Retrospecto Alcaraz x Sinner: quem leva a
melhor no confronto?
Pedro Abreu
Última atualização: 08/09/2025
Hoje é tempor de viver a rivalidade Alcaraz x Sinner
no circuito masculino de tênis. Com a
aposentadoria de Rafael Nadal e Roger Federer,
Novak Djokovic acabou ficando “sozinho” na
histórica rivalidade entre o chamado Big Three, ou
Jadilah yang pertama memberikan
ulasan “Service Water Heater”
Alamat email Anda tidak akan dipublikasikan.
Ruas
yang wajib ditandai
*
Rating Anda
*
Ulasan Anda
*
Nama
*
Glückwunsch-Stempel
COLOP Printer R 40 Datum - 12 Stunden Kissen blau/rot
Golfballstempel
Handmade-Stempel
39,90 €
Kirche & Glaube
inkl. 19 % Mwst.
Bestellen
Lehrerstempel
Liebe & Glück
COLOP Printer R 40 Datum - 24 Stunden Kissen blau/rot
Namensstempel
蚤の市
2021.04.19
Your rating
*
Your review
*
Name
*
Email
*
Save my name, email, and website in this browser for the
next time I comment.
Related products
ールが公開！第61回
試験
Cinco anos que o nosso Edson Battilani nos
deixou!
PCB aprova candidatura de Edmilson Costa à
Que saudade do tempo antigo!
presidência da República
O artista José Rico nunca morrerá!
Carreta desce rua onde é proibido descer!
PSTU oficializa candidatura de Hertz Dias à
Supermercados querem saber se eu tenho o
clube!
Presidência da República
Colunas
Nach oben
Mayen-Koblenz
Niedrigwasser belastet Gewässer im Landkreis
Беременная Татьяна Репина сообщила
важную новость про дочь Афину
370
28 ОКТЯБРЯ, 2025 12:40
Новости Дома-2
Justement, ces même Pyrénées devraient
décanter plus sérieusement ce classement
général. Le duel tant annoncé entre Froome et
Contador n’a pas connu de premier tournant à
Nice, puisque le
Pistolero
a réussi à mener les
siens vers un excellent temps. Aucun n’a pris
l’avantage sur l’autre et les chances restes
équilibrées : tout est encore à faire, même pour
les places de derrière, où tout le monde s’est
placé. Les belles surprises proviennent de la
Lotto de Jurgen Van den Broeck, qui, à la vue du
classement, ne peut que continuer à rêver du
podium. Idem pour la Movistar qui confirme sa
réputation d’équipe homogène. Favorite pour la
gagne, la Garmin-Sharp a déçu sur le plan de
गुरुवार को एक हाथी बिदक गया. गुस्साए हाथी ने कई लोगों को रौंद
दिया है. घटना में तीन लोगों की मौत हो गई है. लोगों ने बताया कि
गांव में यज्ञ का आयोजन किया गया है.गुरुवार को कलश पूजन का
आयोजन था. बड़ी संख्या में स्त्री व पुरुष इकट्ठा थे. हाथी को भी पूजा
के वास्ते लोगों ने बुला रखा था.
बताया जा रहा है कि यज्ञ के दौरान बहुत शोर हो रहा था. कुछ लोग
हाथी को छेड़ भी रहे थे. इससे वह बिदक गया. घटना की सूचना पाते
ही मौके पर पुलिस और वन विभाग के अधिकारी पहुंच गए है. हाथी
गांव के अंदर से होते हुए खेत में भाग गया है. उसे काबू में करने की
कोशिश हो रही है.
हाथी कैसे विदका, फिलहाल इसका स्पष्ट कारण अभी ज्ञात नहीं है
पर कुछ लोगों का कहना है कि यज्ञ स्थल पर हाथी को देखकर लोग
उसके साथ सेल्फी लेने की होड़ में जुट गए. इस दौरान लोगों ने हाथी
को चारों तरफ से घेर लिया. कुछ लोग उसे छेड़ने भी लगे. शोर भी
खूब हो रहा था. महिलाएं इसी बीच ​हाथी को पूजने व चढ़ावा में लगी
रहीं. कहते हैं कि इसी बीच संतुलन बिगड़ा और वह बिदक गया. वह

------------------------------------------------------------------------

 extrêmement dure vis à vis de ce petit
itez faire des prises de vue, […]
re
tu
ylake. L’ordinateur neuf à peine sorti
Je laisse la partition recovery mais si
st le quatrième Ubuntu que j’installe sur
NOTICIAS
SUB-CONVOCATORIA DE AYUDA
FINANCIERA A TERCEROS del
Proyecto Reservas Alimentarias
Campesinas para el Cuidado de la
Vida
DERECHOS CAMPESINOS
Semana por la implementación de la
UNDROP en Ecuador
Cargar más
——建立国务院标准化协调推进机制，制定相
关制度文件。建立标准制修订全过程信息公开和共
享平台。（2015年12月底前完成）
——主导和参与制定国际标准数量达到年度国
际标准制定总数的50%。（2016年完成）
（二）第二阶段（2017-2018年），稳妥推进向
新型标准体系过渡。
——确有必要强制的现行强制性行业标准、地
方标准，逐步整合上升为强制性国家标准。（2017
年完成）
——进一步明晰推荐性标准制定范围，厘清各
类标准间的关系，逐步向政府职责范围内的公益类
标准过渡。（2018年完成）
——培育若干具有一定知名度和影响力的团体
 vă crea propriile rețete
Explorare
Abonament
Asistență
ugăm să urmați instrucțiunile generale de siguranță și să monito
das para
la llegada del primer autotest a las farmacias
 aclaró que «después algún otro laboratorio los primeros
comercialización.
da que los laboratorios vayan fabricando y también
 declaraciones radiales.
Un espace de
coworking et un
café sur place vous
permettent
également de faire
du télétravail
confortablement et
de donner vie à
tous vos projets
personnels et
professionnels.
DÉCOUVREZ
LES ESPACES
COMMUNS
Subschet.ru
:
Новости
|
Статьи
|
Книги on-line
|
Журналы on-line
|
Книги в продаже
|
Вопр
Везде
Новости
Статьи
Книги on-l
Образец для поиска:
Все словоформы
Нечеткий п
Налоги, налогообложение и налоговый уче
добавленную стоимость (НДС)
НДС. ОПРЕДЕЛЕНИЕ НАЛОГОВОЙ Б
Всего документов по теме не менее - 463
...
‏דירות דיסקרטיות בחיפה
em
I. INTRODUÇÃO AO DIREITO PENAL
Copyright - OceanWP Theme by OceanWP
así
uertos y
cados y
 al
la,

------------------------------------------------------------------------

→ **Assigned task**: Tally the lines in the records that contain the word "Kissen"; the answer is that number and nothing more.

→ **Result for this task**: 2